The Straits Times
2 November 2015
While the English language retains its paramount importance as a compulsory first-language subject in all national schools, English literature education occupies a more marginalised position.
As the nation celebrates its 50th birthday, one key question to ask is: Will literature education have a significant public role in Singapore society in future?
Looking ahead, such a question calls for a renewed vision of literature education, one centred on the ideals of a cosmopolitan approach that can equip students with the sensitivities and dispositions for a globalised age. Cosmopolitanism stems from the Greek term denoting citizen of the world.
Therefore, a cosmopolitan literature education attunes students to what it means to live, in relation to others in the world.
Its main aim is for students to be exposed to, as well as to empathise and engage with, multiple and marginalised others in the world.
This does not mean that literature education should be utilised for didactic moral training. Instead, literature education provides a platform for critical discussions about what it means to live the good life, which is the just life, the meaningful life, and the ethical life.
Ethics was a significant aspect of education during the time of ancient Greece and China, with philosophers such as Aristotle, Plato, Socrates and Confucius calling us to contemplate such essential questions about human existence and purpose.
The interest in virtue ethics contributed by key philosophers of the late 20th century has led to a shift away from the self's preoccupation with living a moral life to the question of how the self can be attentive to and responsible for others in the world, particularly those who are victimised, marginalised and oppressed.
In practice, a cosmopolitan literature education continues to emphasise equipping students with skills that enable them to critically appreciate and interrogate language.
However, it perceives language not merely as a means for effective communication of meaning, but as a means to understand others.
In this sense, it is committed to developing a critical and hospitable imagination.
One of the most common questions asked in the literature classroom is "What are your feelings towards xyz character in the story?"
Such questions tap into the affect, the sense of connectedness to another by sensitising students to other realities and by encouraging empathy towards others who are different.
Similarly, a question like "Whose point of view are we getting here?" primes students to consider voices that have been silenced.

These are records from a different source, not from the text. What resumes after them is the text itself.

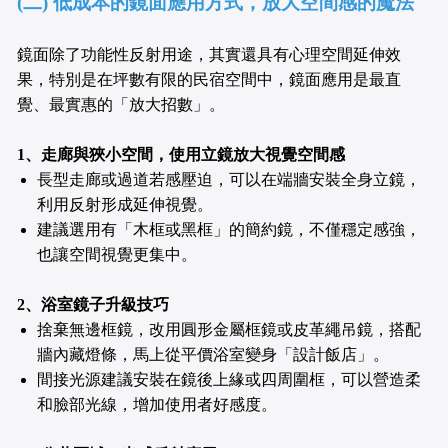
(二) 低成本的鏡面應用方式，放大空間感的魔法
鏡面除了功能性反射用途，其實還具有心理空間延伸效
果，特別是在坪數有限的民宿空間中，鏡面應用是最直
覺、最實惠的「放大招數」。
1、走廊與狹小空間，使用立鏡放大視覺空間感
長型走廊或過道若感壓迫，可以在端牆安裝全身立鏡，
利用反射形成延伸視覺。
建議選用有「木框或黑框」的簡約鏡，不僅穩定感強，
也讓空間視覺更集中。
2、浴室鏡子升級技巧
捨棄無邊框鏡，改用圓形金屬框鏡或皮革繩吊鏡，搭配
牆內藏燈條，馬上從平價浴室變身「設計飯店」。
間接光源建議安裝在鏡後上緣或四周圍框，可以營造柔
和臉部光線，增加使用者好感度。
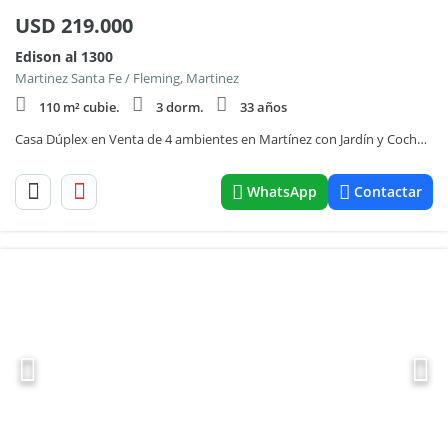
USD
219.000
Edison al 1300
Martinez Santa Fe / Fleming, Martinez
110 m² cubie.
3 dorm.
33 años
Casa Dúplex en Venta de 4 ambientes en Martínez con Jardín y Cochera
WhatsApp
Contactar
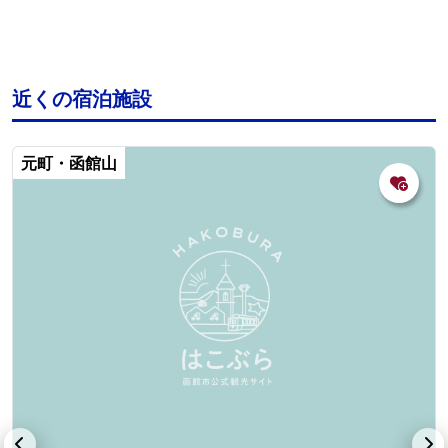
近くの宿泊施設
元町・函館山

There must be a more concerted effort to invest in literature education's capacity to interrogate and expand the imagination.
As Columbia University's Professor Gayatri Spivak has argued, one fundamental role of aesthetic education is to test the limits of the imagination's capacity to perceive otherness.
This can be encouraged in three ways. The first is by developing the classroom as an inclusive space that encourages students to read literary texts (including translated texts) from diverse cultures, so that they can compare issues from different cultural perspectives.
The second is by deliberately introducing contemporary literary texts (even if alongside canonical ones) that allow students to engage with global issues, such as terrorism, modern-day slavery and environmental degradation. The third is by providing opportunities for democratic participation in the classroom.
The open-ended nature of aesthetic language facilitates engagement with literary texts through inquiry, debate and dialogue.
The push for a cosmopolitan literature education, as well as any other effort to strengthen arts education in Singapore, should be considered alongside the goal of the nation's wider culture policies to be a global city for the arts.
The prevailing view is that cultural development is best thought of in ecological terms in order for policy to be most effective operationally. Indeed the discourse of ecology and ecosystem now pervades much contemporary discussion of arts and culture policy in many parts of the developed world.
An arts and cultural ecosystem suggests an organic whole of many interrelated and interdependent parts. In literary terms then, in order to promote a flourishing and sustainable literary culture, we would need to do more than just "grow" writers.
Writers cannot be thought of separately from readers, editors, literary agents, librarians, publishers and literature teachers.
All these players should be intensively interlinked and codependent in many ways. Stepping back to take a wider view of a larger whole, it is clear that literature education in schools has a vital role to play as the breeding ground for readers and audiences, as well as other members of the literary and cultural ecosystem.
It is key to the continued development of the cultural and creative industries to ensure that standards of excellence are continually pushed by the larger reading public. Indeed, the potential in Singapore for literature education to enhance students' imagination and allow them creative expression has not been fully exploited.
We need to adopt a coherent and integrated approach to encourage more students to study literature, with school educators working alongside the arts community, and the Ministry of Education alongside the National Arts Council.
With literature education policy as well as arts and culture policy working in tandem and moving in the same direction, we can foster a conducive environment for a thriving, vibrant arts and literature ecosystem.
The authors teach and research literature education at the National Institute of Education.
This paper is a condensed version of a paper presented at the Institute of Policy Studies round table on literature education.